Halaman pertama, tulisan Zea:
> “Kalau kamu membaca ini, berarti kamu sudah siap. Siap menerima semua sisi dirimu—yang terang maupun yang gelap. Terima kasih… karena sudah bertahan sejauh ini. Karena masih di sini."
> “Maaf kalau kadang kami mengira bingung. Tapi percayalah, kami muncul karena kamu pernah terluka. Dan kami... cuma ingin kamu selamat.”
Aku menutup buku itu. Memeluknya erat. Mungkin aku belum benar-benar pulih. Mungkin proses ini masih panjang.
Tapi untuk pertama kalinya… aku tidak takut jalanin hidup dengan mereka semua di dalam diriku. Karena aku mulai mengerti.

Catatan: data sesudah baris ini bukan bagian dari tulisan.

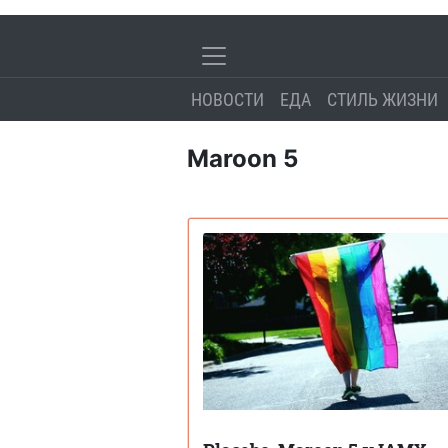
НОВОСТИ
ЕДА
СТИЛЬ ЖИЗНИ
Maroon 5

Bahwa mencintai diri sendiri… berarti mencintai seluruh bagian dariku. Bahkan yang rapuh, yang retak, yang sempat kusembunyikan.
Dan hari ini— Aku memilih untuk berdamai.
Dengan diri. Dengan luka. Dengan masa lalu.
Dengan kami.
Rika Wijaya dan Alternya akan selalu bersama, tak peduli badai apa pun. Karena Alter bukan hanya teman—mereka adalah bagian dari jiwa satu tubuh, yang tak akan pernah terpisah. Dan mungkin, ini bukan akhir. Tapi titik diam sebelum bab baru ditulis ulang oleh Rika yang lebih utuh.